USM Anywhere Service Issue - Sensors Disconnected
Incident Report for USM Anywhere
Postmortem

We would like to take this opportunity to share more information with our customers regarding the USM Anywhere service disruption on April 18, 2019. This postmortem includes a description of the events and contributing factors that led to the service disruption as well as the actions we took to respond, recover, and to notify customers. It also describes the steps we are taking to improve our processes to prevent these types of issues from happening again.

Incident summary and timeline

This service disruption began at approximately 9:20AM CST on Thursday, April 18, 2019 as the USM Anywhere sensors began to systematically restart as part of a regular software release process. This process completed at approximately 10:30AM. AT&T Cybersecurity engineers monitoring the update process as part of our normal operations began to notice that some sensors were failing to reconnect to the USM Anywhere service after the update and immediately began to investigate. At approximately 11:00AM, our internal monitoring systems detected and alerted us to an issue with some of the sensors on our “canary deployments,” which had received the release before the rest of the customer base.

Shortly after 11:00AM, we determined this issue to be a severity level 0 (our most severe designation) service incident. Within the hour, we had notified all customers through status.alienvault.cloud.

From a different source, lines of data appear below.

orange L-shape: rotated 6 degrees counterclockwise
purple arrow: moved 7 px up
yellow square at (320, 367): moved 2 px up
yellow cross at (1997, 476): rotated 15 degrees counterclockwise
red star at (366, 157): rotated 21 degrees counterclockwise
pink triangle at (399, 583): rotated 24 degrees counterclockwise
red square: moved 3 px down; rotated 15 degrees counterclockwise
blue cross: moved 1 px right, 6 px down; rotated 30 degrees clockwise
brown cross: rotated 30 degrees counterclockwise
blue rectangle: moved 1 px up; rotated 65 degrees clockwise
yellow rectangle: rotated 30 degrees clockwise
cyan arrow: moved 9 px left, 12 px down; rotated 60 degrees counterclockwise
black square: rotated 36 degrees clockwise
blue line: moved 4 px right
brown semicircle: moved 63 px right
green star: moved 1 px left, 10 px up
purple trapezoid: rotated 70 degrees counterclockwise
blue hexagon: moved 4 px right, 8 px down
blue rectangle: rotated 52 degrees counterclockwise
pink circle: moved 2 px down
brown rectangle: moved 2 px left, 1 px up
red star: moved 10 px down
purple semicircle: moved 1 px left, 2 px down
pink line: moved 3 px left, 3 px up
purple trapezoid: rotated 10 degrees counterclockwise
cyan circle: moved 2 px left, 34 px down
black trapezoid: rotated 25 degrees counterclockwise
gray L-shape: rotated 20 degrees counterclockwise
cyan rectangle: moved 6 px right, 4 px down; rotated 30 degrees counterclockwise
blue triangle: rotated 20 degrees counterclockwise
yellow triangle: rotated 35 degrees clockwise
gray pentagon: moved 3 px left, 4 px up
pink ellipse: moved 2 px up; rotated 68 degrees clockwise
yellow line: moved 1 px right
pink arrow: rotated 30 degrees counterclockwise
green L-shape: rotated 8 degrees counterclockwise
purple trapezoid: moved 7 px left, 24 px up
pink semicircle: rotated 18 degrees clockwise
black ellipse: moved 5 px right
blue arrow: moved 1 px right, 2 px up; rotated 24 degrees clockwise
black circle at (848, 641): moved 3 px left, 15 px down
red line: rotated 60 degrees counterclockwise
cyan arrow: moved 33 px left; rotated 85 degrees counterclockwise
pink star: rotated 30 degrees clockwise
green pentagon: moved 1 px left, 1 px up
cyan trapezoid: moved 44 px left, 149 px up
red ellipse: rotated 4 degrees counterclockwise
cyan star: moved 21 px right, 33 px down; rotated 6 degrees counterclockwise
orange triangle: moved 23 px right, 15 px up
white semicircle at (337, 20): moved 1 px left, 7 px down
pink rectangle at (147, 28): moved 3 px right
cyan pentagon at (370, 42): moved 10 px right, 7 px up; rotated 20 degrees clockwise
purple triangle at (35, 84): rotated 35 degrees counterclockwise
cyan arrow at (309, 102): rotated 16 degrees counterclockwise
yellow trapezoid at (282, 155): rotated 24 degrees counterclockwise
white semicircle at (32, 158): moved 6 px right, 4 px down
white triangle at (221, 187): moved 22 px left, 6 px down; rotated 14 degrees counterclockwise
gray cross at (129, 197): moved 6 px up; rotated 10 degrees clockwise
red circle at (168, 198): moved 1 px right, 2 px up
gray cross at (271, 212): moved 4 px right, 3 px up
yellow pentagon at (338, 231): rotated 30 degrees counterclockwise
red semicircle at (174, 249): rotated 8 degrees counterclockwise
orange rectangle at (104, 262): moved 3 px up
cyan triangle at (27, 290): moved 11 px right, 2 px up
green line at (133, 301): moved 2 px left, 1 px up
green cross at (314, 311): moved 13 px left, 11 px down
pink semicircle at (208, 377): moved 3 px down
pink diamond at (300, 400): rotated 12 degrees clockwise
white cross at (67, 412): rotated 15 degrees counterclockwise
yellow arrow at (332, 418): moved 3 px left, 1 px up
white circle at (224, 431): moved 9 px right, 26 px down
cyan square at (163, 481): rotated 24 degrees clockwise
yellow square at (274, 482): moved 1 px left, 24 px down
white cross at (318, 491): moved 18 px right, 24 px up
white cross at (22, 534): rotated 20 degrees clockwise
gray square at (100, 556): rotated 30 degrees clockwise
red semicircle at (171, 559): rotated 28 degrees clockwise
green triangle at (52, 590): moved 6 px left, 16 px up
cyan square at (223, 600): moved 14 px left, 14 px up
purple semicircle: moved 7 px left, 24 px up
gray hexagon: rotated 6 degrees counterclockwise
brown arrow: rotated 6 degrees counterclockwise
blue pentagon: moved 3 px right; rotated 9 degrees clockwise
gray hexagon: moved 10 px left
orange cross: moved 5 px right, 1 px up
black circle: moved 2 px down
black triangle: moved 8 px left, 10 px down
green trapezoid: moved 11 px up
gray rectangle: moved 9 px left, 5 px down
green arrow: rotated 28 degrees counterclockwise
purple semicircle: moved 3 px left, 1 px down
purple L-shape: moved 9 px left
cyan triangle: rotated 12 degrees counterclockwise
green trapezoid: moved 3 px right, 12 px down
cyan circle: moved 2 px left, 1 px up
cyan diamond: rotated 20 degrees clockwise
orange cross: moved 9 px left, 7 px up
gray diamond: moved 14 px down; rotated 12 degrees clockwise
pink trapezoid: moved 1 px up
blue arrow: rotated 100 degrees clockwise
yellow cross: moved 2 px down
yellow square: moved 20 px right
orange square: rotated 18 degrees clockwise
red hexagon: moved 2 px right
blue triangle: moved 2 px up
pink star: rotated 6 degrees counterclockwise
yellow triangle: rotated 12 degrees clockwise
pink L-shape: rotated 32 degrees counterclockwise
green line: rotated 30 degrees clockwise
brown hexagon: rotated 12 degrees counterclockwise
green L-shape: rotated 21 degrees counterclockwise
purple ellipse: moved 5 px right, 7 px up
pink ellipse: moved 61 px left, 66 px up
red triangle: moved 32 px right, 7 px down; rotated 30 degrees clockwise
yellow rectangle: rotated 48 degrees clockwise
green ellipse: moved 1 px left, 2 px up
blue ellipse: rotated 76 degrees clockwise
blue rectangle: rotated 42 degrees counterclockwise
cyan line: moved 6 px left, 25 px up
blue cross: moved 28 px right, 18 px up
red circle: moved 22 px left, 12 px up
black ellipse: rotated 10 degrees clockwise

By approximately 1:30PM, AT&T Cybersecurity engineers had identified the defect that was causing the sensors to fail. The defect was caused by a code change made to two AlienApps (the AlienApp for Carbon Black and the AlienApp for Forensics and Response) that had unexpectedly disrupted the decryption process of those apps’ configuration files, preventing the apps from starting, in turn disrupting the initialization and connection of the sensor. This issue affected sensors differently depending on when the AlienApp had initially been configured. This difference meant that the standard regression tests run did not detect this issue earlier in our release process.

By 5:45PM, the AT&T Cybersecurity engineering team had built, tested, and approved the best rollout option for the fix and released it into production. The team monitored the rollout closely, and by 7:00PM, our monitoring systems indicated that sensor operations had returned to a normal threshold. At this time, the incident was considered resolved.

Impact to Customers

During the approximate time period of 9:20AM on Thursday, April 18, 2019, when the sensors began to update, until 7:00PM CT, when most of the sensors had completed the fix update, any USM Anywhere sensors that were affected by this reconnection issue were unable to collect, process, and transmit data from the monitored environment to USM Anywhere. It’s important to note that not all USM Anywhere sensors were affected. All other functions of USM Anywhere and data collected by sensors not affected by this issue continued to operate normally during the time of this incident.

How we notified customers

When a service disruption or outage occurs, we take prompt action to notify customers with timely, accurate information. Our first and best source of information is status.alienvault.cloud for USM Anywhere and status-central.alienvault.cloud for USM Central. If you are not already subscribed to receive email and text alerts regarding service disruptions events, please take a moment to do so right now. In addition, we notified affected customers through an email communication on the evening of Thursday April 19th, 2019.

Please note that in the event of a service disruption, we do our best to accurately define the scope of affected customers and to coordinate proactive email communication in a rapid manner.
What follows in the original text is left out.